When making a decision such as whether to hire, insure or lend to someone, is more data better? Actually, when it comes to fairness, the opposite is often true.
Consider a recent Harvard Business Review experiment, which involved sending 316 fake applications to the largest U.S. law firms. All the applicants were among the top 1 percent of students at their schools, but other information — such as their names, college clubs and hobbies — provided hints about their gender and social class.
The result: Upper-class males were four times as likely to get a callback as other candidates, including upper-class women. This suggests that even among equally qualified candidates, the added information gave potential employers something not to like, such as a lower-class background, a bad “cultural fit” or the possibility that a woman might decide to have children and leave the firm.
Proponents of big data tend to believe that such problems can be addressed by handing the decision-making over to an impartial computer. The idea is that with enough information, perhaps ranging from Facebook likes to ZIP codes, an algorithm should be able to choose the objectively best candidates.

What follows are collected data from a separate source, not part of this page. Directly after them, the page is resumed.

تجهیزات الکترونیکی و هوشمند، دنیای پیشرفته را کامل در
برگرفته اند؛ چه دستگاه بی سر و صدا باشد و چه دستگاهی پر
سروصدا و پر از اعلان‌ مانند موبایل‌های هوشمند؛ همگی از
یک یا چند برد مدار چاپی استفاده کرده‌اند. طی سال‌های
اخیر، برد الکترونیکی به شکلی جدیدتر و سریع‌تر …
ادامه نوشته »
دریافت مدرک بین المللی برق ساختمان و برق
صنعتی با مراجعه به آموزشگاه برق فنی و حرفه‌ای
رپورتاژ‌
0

Yet algorithms can be as flawed as the humans they replace — and the more data they use, the more opportunities arise for those flaws to emerge. Most essentially assign points to a candidate depending on the presence of certain attributes that are correlated with success, with no consideration for the nature and nuances of those correlations.
One issue is that the algorithms tend to use linear models, so they assume that more is always better, and way more is way better. This can be fine when dealing with attributes such as education or experience. Something like Facebook activity, by contrast, could have a golden mean — a reasonable amount might suggest engagement in a community, while an abundance could indicate addiction.
More important, such algorithms will tend to discriminate against attributes that, though beyond people’s control, have historically been correlated with a lack of success. A marker of poverty or race, for example, can translate into a demerit, even if the person is eminently qualified — thus reinforcing the historical pattern that the algorithm finds in the data.
In short, handing decisions over to machine learning algorithms trained on historical data isn’t likely to improve on prejudiced humans. And more complex models, such as neural networks, require a ton more data — which is why they tend to be reserved for things like self-driving cars.
The Harvard Business Review study concludes that using less data would be better: Remove the information on gender and clubs altogether, and focus on performance in law school. It’s a lesson that should be valuable for big-data modelers, too.